La parola a Matteo Cantarella, fondatore dell'ononima galleria d'arte a Copenaghen, Danimarca.
In che modo un’opera o un artista hanno fortemente trasformato il vostro modo di abitare il nostro «pianeta-mondo», influenzando il vostro sguardo critico e la vostra azione curatoriale?

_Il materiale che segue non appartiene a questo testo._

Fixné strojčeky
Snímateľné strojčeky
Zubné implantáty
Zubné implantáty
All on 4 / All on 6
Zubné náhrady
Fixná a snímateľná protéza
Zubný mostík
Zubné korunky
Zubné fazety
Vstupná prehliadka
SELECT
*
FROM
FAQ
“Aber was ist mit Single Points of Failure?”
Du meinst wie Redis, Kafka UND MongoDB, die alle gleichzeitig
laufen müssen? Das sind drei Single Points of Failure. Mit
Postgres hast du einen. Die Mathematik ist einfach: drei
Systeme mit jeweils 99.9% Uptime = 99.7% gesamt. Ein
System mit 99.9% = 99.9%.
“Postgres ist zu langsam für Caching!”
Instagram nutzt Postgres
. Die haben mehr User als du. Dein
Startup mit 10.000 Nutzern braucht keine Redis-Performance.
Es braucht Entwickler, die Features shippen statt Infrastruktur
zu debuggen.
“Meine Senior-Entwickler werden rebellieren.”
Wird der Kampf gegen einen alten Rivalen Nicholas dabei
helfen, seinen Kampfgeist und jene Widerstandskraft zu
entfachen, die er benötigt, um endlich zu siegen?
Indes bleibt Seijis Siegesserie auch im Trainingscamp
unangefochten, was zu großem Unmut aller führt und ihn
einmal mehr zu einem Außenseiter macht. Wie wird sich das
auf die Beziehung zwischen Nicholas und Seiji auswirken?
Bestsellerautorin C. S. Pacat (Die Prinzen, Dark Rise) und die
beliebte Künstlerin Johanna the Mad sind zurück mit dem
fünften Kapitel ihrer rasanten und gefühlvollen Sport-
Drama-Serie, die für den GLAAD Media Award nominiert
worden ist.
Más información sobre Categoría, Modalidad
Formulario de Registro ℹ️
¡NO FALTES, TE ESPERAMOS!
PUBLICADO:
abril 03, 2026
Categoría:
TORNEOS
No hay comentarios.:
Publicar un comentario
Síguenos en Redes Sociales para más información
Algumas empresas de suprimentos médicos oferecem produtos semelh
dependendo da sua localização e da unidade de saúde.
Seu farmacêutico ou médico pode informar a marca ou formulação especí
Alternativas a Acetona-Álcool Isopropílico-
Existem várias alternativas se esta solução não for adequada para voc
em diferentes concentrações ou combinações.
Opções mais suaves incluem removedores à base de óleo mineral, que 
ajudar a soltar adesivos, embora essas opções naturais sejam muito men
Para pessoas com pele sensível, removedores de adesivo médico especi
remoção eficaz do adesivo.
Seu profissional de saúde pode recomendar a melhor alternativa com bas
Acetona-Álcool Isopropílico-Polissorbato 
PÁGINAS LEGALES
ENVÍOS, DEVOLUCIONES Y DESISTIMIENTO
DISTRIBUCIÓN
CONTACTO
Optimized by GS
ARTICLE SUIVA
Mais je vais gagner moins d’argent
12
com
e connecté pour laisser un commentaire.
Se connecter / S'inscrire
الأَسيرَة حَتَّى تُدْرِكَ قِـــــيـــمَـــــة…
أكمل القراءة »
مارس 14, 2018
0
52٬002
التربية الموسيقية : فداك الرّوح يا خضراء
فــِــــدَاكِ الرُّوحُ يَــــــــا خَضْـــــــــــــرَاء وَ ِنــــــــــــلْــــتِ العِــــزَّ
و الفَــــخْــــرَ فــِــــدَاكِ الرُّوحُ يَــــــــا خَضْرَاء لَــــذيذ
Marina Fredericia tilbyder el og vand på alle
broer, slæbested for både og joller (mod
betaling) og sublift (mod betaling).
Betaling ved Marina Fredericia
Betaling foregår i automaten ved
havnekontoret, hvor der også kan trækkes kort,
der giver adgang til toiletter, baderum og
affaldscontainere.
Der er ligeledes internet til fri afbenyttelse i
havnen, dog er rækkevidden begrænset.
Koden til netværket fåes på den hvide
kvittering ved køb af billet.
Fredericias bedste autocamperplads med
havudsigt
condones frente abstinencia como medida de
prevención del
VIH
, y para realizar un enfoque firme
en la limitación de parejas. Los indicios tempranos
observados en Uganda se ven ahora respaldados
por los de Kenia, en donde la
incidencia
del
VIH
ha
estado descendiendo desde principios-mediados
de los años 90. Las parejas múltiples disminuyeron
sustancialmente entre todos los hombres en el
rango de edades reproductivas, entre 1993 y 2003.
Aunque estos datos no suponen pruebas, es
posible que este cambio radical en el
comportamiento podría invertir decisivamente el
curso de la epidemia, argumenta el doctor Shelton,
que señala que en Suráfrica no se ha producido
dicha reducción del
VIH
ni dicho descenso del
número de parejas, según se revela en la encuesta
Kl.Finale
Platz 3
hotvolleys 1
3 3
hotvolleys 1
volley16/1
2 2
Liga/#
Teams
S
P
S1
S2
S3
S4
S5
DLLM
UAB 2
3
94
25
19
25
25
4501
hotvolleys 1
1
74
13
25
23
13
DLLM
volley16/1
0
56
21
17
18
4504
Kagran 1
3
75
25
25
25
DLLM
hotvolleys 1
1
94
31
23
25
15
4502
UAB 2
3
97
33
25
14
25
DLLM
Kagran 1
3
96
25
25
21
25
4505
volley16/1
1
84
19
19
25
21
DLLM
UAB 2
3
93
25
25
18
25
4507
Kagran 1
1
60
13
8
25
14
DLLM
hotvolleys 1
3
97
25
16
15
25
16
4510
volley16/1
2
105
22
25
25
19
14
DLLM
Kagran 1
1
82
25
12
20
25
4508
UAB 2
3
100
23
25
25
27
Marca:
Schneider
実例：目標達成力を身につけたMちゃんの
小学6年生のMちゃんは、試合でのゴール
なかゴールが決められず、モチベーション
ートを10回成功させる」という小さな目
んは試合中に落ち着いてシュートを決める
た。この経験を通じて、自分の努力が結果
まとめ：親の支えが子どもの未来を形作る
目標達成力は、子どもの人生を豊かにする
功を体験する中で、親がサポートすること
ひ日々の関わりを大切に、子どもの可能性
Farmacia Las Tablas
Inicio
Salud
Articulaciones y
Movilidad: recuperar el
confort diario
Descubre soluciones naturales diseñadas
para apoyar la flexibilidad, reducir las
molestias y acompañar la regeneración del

Fin dall’inizio, il programma della galleria si è occupato di riflessioni sulla condizione umana e sulle complesse intersezioni tra natura, capitalismo e tecnologia. La mia pratica curatoriale si fonda su due impulsi: da un lato visualizzare quelle interconnessioni che sostengono i sistemi di percezione e di pensiero del nostro ambiente, dall’altro interrogare i circuiti che le mettono in pericolo, siano essi sociali, politici o economici. Trovo che questa prospettiva risuoni nel lavoro di Therese Bülow (DK, 1996), che impiega il concetto di «worlding» per esplorare i legami concettuali e materiali tra materia vivente e costruita. Gli assemblaggi di Bülow destabilizzano le categorie fisse — animato/inanimato, naturale/artificiale — e propongono invece una visione della materia (e del nostro rapporto con essa) in continua evoluzione e perenne divenire. Il suo lavoro risuona profondamente con la nozione di Fuller della «Spaceship Earth», un sistema chiuso di intrecci simpoietici in cui la nostra azione può essere guidata dal riconoscimento dei sottili flussi di cura, tensione e reciprocità tra tutte le forme di vita e di materia. Un’altra artista il cui lavoro ripensa i modi di abitare il nostro «pianeta-mondo» è Vibe Overgaard (DK, 1987), che dirige l’attenzione alle infrastrutture e alle eredità socio-politiche che ci vincolano a circuiti insostenibili di produzione e consumo. Elaborando materiali industriali come cemento, acciaio e ponteggi accostati a media organici quali legno, argilla e fibre, mette in luce tanto le storie del lavoro quanto la fragilità degli ecosistemi implicati nel capitalismo globale. Il suo uso del filo come circuito metaforico e materiale richiama l’avvertimento di Fuller contro l’esaurimento delle risorse (non solo materiali, ma anche cognitive e sociali), indicando al contempo la possibilità di re-intessere forme di comunità e di responsabilità. L’opera di Overgaard insiste sul fatto che un «uscire» dai paradigmi estrattivi non sia un’utopia lontana, ma debba essere immaginato qui e ora. Therese Bülow e Vibe Overgaard presenteranno un’installazione site-specific di nuove opere nella mostra d’esordio della galleria ad Artissima.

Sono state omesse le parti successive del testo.